- [TRY IT]:
Repeat the records below exactly from the line containing "on rakennettu 1800-luvun" to the line containing "un gros retard", taking in both of those lines. Drop the pictures.

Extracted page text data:
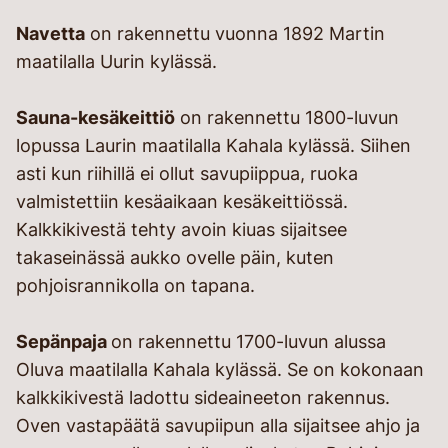
Navetta
on rakennettu vuonna 1892 Martin
maatilalla Uurin kylässä.
Sauna-kesäkeittiö
on rakennettu 1800-luvun
lopussa Laurin maatilalla Kahala kylässä. Siihen
asti kun riihillä ei ollut savupiippua, ruoka
valmistettiin kesäaikaan kesäkeittiössä.
Kalkkikivestä tehty avoin kiuas sijaitsee
takaseinässä aukko ovelle päin, kuten
pohjoisrannikolla on tapana.
Sepänpaja
on rakennettu 1700-luvun alussa
Oluva maatilalla Kahala kylässä. Se on kokonaan
kalkkikivestä ladottu sideaineeton rakennus.
Oven vastapäätä savupiipun alla sijaitsee ahjo ja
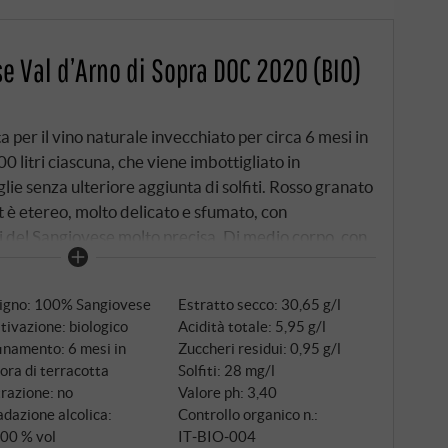
e Val d’Arno di Sopra DOC 2020 (BIO)
 per il vino naturale invecchiato per circa 6 mesi in
 litri ciascuna, che viene imbottigliato in
glie senza ulteriore aggiunta di solfiti. Rosso granato
t è etereo, molto delicato e sfumato, con
i del Sangiovese molto precisa. Di medio corpo, con
ico frutto di Sangiovese con una vena salina. Il finale
nnini setosi e una lunghezza ammaliante. Un
tigno: 100% Sangiovese
Estratto secco: 30,65 g/l
leganza. SUPERIORE.DE
tivazione: biologico
Acidità totale: 5,95 g/l
inamento: 6 mesi in
Zuccheri residui: 0,95 g/l
ora di terracotta
Solfiti: 28 mg/l
trazione: no
Valore ph: 3,40
dazione alcolica:
Controllo organico n.:
,00 % vol
IT‑BIO‑004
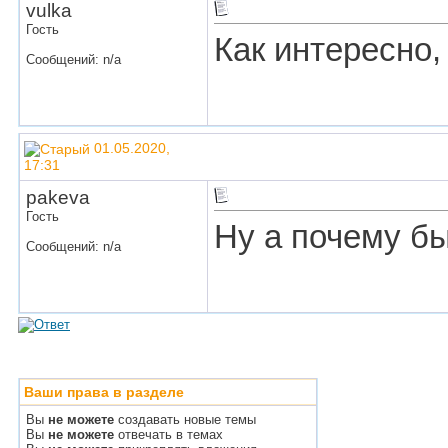
vulka
Гость
Как интересно,
Сообщений: n/a
01.05.2020,
17:31
pakeva
Гость
Ну а почему бы
Сообщений: n/a
Ваши права в разделе
Вы
не можете
создавать новые темы
Вы
не можете
отвечать в темах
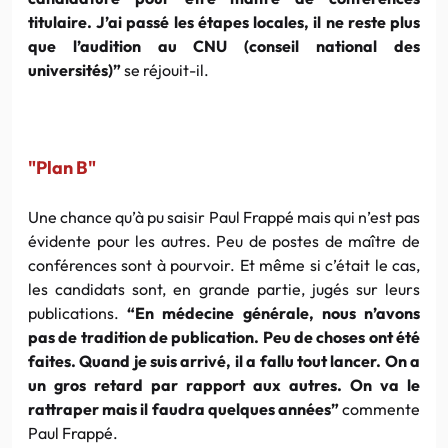
titulaire. J’ai passé les étapes locales, il ne reste plus
que l’audition au CNU (conseil national des
universités)”
se réjouit-il.
"Plan B"
Une chance qu’à pu saisir Paul Frappé mais qui n’est pas
évidente pour les autres. Peu de postes de maître de
conférences sont à pourvoir. Et même si c’était le cas,
les candidats sont, en grande partie, jugés sur leurs
publications.
“En médecine générale, nous n’avons
pas de tradition de publication. Peu de choses ont été
faites. Quand je suis arrivé, il a fallu tout lancer. On a
un gros retard par rapport aux autres. On va le
rattraper mais il faudra quelques années”
commente
Paul Frappé.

- [RESPONSE FOR THIS EXERCISE]:
on rakennettu 1800-luvun
lopussa Laurin maatilalla Kahala kylässä. Siihen
asti kun riihillä ei ollut savupiippua, ruoka
valmistettiin kesäaikaan kesäkeittiössä.
Kalkkikivestä tehty avoin kiuas sijaitsee
takaseinässä aukko ovelle päin, kuten
pohjoisrannikolla on tapana.
Sepänpaja
on rakennettu 1700-luvun alussa
Oluva maatilalla Kahala kylässä. Se on kokonaan
kalkkikivestä ladottu sideaineeton rakennus.
Oven vastapäätä savupiipun alla sijaitsee ahjo ja
e Val d’Arno di Sopra DOC 2020 (BIO)
 per il vino naturale invecchiato per circa 6 mesi in
 litri ciascuna, che viene imbottigliato in
glie senza ulteriore aggiunta di solfiti. Rosso granato
t è etereo, molto delicato e sfumato, con
i del Sangiovese molto precisa. Di medio corpo, con
ico frutto di Sangiovese con una vena salina. Il finale
nnini setosi e una lunghezza ammaliante. Un
tigno: 100% Sangiovese
Estratto secco: 30,65 g/l
leganza. SUPERIORE.DE
tivazione: biologico
Acidità totale: 5,95 g/l
inamento: 6 mesi in
Zuccheri residui: 0,95 g/l
ora di terracotta
Solfiti: 28 mg/l
trazione: no
Valore ph: 3,40
dazione alcolica:
Controllo organico n.:
,00 % vol
IT‑BIO‑004
vulka
Гость
Как интересно,
Сообщений: n/a
01.05.2020,
17:31
pakeva
Гость
Ну а почему бы
Сообщений: n/a
Ваши права в разделе
Вы
не можете
создавать новые темы
Вы
не можете
отвечать в темах
titulaire. J’ai passé les étapes locales, il ne reste plus
que l’audition au CNU (conseil national des
universités)”
se réjouit-il.
"Plan B"
Une chance qu’à pu saisir Paul Frappé mais qui n’est pas
évidente pour les autres. Peu de postes de maître de
conférences sont à pourvoir. Et même si c’était le cas,
les candidats sont, en grande partie, jugés sur leurs
publications.
“En médecine générale, nous n’avons
pas de tradition de publication. Peu de choses ont été
faites. Quand je suis arrivé, il a fallu tout lancer. On a
un gros retard par rapport aux autres. On va le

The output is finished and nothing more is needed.